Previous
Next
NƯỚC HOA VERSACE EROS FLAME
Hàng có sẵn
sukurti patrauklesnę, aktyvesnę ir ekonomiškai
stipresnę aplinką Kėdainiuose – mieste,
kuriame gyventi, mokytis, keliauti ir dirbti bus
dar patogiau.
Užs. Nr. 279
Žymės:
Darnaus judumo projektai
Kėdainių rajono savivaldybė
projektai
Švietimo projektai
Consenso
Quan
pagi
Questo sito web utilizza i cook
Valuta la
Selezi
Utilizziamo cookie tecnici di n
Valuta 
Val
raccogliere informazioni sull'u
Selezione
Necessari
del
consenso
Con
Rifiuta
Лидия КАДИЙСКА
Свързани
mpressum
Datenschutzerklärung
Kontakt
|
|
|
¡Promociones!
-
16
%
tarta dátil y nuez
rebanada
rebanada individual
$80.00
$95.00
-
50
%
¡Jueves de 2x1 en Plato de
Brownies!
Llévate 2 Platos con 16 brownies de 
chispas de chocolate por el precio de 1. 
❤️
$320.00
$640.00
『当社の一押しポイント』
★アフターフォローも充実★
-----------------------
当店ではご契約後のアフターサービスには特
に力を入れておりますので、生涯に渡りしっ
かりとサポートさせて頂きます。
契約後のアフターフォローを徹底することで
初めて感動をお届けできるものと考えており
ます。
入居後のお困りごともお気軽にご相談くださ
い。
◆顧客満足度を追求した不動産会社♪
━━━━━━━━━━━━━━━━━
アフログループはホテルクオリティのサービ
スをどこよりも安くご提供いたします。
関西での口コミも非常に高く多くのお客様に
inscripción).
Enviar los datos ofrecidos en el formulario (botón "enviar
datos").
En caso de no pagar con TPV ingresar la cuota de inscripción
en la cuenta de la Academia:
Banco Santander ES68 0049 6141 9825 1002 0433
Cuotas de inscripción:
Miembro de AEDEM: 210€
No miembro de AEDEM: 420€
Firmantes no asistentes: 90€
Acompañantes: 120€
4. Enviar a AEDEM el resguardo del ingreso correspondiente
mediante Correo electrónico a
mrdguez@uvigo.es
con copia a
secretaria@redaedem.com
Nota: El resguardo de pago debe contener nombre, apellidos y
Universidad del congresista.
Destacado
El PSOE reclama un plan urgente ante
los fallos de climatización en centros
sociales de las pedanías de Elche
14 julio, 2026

- **Task instructions**:
Considering only the material above, set down every line from the one with "アフログループはホテルクオリティのサービ" to the one with "4. Enviar a", inclusive, exactly as written.

- **Output of the exercise**:
アフログループはホテルクオリティのサービ
スをどこよりも安くご提供いたします。
関西での口コミも非常に高く多くのお客様に
inscripción).
Enviar los datos ofrecidos en el formulario (botón "enviar
datos").
En caso de no pagar con TPV ingresar la cuota de inscripción
en la cuenta de la Academia:
Banco Santander ES68 0049 6141 9825 1002 0433
Cuotas de inscripción:
Miembro de AEDEM: 210€
No miembro de AEDEM: 420€
Firmantes no asistentes: 90€
Acompañantes: 120€
4. Enviar a AEDEM el resguardo del ingreso correspondiente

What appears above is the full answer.